Wie funktioniert die Lüftersteuerung in deinem Bios? Per Variation der Lüfterspannung oder PWM?


----------



## Kaktus (20. Januar 2011)

*AW: Scythe Mugen 2 Lüfter dreht sich nicht*

Üblicherweiese regelt ein gutes Board so das am Anfang nur ein sehr schwaches PWM Signal weiter gegeben wird und erst wenn eine bestimmte Temperatur erreicht wird, sagt die Lüftersteuerung "Hey, jetzt geben wir mal mehr Stoff". Anscheinend ist das minimalste PWM Signal derart gering das der Lüfter nicht anspringt und die Temperaturen nie so hoch als das die Lüftersteuerung mehr Stoff geben müsste.


----------



## affenhirn (20. Januar 2011)

*AW: Scythe Mugen 2 Lüfter dreht sich nicht*

Läuft über PWM. Also ich hab die Lüftersteuerung so eingestellt, das bis 45°C Stufe 1 sein soll. Hat mim BOxed auch super geklappt aber der dreht ja auch viel schneller. Aber ich glaubh Kaktus hat recht, weil ab und zu "zuckt" der Lüfter etwas


----------



## eagum (20. Januar 2011)

*AW: Scythe Mugen 2 Lüfter dreht sich nicht*

Wenn er zuckt, reicht das Spannungslevel nicht, also einfacher höher stellen...


----------



## Kaktus (20. Januar 2011)

*AW: Scythe Mugen 2 Lüfter dreht sich nicht*

Stell es doch einfach mal höher. Wenn er dann läuft, hast du die Antwort und das Anfangssignal auf kleinster Stufe ist zu niedrig. Ein bisschen drehen lassen würde ich ihn auf jeden Fall.


----------



## affenhirn (20. Januar 2011)

*AW: Scythe Mugen 2 Lüfter dreht sich nicht*

Also ich hab jetzt die Stufe auf 2 erhöht, jetzt dreht er sich mit ~ 200 rpm. Danke euch beiden


----------



## Meat Boy (20. Januar 2011)

*AW: Scythe Mugen 2 Lüfter dreht sich nicht*



Kaktus schrieb:


> Stell es doch einfach mal höher. Wenn er dann läuft, hast du die Antwort und das Anfangssignal auf kleinster Stufe ist zu niedrig. Ein bisschen drehen lassen würde ich ihn auf jeden Fall.

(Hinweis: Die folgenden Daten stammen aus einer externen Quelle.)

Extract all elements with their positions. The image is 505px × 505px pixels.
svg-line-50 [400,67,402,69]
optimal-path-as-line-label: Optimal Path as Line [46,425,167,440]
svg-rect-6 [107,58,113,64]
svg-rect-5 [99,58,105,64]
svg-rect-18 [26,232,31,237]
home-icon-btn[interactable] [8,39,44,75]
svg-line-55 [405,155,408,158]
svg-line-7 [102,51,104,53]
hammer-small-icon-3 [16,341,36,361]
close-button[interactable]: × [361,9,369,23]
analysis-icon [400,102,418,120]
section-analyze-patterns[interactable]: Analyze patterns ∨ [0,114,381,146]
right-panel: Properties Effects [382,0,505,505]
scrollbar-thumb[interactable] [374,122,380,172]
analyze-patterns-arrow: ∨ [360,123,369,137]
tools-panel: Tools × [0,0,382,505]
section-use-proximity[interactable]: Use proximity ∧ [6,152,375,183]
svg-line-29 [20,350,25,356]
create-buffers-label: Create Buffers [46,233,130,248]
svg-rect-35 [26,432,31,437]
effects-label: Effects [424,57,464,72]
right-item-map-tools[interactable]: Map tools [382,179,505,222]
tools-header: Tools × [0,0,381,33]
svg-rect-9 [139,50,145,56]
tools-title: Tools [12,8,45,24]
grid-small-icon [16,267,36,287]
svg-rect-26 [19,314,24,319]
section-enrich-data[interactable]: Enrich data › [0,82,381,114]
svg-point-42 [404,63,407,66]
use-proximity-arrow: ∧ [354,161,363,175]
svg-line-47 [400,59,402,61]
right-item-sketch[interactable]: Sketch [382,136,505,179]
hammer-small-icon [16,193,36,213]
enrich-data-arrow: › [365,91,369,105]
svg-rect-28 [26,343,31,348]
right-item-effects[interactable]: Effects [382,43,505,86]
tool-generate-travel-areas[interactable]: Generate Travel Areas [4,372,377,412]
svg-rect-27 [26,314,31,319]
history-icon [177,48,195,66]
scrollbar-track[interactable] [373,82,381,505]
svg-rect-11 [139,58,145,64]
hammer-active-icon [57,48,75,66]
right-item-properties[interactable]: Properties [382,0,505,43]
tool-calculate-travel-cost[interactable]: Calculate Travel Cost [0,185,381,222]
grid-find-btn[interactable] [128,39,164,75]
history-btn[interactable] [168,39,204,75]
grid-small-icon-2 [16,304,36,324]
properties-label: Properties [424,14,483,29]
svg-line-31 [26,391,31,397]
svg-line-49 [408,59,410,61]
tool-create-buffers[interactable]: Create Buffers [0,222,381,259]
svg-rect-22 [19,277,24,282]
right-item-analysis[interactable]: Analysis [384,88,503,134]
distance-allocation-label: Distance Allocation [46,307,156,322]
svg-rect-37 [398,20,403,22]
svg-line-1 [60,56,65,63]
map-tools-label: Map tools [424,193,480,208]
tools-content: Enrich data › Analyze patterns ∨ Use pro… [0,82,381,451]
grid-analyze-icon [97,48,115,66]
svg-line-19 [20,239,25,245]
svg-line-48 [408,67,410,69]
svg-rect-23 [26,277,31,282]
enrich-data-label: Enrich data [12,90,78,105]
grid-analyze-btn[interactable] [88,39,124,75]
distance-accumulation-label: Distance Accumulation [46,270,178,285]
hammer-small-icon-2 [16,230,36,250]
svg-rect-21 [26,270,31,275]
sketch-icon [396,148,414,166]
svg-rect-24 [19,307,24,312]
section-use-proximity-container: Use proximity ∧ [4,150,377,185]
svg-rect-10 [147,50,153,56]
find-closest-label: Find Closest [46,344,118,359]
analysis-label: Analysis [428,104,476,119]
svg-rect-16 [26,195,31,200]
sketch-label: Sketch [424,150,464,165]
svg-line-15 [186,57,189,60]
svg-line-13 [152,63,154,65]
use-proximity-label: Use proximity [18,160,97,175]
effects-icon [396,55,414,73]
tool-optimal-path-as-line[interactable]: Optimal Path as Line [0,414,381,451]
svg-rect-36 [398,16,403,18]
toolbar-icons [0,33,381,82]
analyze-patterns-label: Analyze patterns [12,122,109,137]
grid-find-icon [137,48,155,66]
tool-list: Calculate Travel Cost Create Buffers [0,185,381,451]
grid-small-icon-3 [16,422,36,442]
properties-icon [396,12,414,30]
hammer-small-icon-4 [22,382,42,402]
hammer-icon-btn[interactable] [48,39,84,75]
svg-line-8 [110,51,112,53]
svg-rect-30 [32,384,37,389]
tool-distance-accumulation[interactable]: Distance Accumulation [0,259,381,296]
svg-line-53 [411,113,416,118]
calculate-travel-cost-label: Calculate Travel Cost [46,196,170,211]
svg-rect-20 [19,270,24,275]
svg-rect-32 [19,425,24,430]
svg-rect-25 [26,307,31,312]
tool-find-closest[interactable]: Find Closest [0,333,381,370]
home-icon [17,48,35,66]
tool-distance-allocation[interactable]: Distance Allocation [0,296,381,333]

Weshalb würdest du ihn drehen lassen, wenn die Temperatur im grünen Bereich ist? Bei meinem Phenom II X4 955 läuft der Lüfter des Mugen 2 im Idle auch nicht an und die CPU hat eine Temperatur von 32°C.


----------



## Kaktus (20. Januar 2011)

*AW: Scythe Mugen 2 Lüfter dreht sich nicht*

@Meat Boy
Es ist nicht gesund für das Lager wenn der Lüfter ein PWM Signal bekommt das er nicht umsetzen kann. Das verkürzt die Lebensdauer des Lüfters. Entweder ganz aus oder langsam drehen. Zum anderen wird dann zumindest Lut bewegt. Es kommt nicht nur auf die CPU an, Spannungswandler und Rams freuen sich sehr darüber wenn die Luft nicht völlig steht. Eine Gehäuselüfter am Heck macht das leider nicht ganz Wett, da der riesige Kühlblock im Weg ist. Ein kontinuierlicher Luftstrom, so leicht er auch sein mag, senkt die Temperaturen aller Bauteile beträchtlich.


----------



## d0nut (20. Januar 2011)

*AW: Scythe Mugen 2 Lüfter dreht sich nicht*

hey zusammen, also ich habe heute auch bei mir auch den *Scythe Mugen 2 eingebaut und bei mir dreht sich der lüfter auch immer nur ab und zu.
Und als ich den pc am anfang gestartet habe kam die Meldung: CPU Fan Error Press F1 for Resume...das hab ich jetzt im bios ignoriert.
Wie stell ich jetzt bloß an wie sich mein lüfter die ganze zeit dreht?
*


----------



## Kaktus (20. Januar 2011)

*AW: Scythe Mugen 2 Lüfter dreht sich nicht*

Zum einen brauchst du nicht Fett schreiben, das ist unhöflich im Forum. Das gilt als anschreien. 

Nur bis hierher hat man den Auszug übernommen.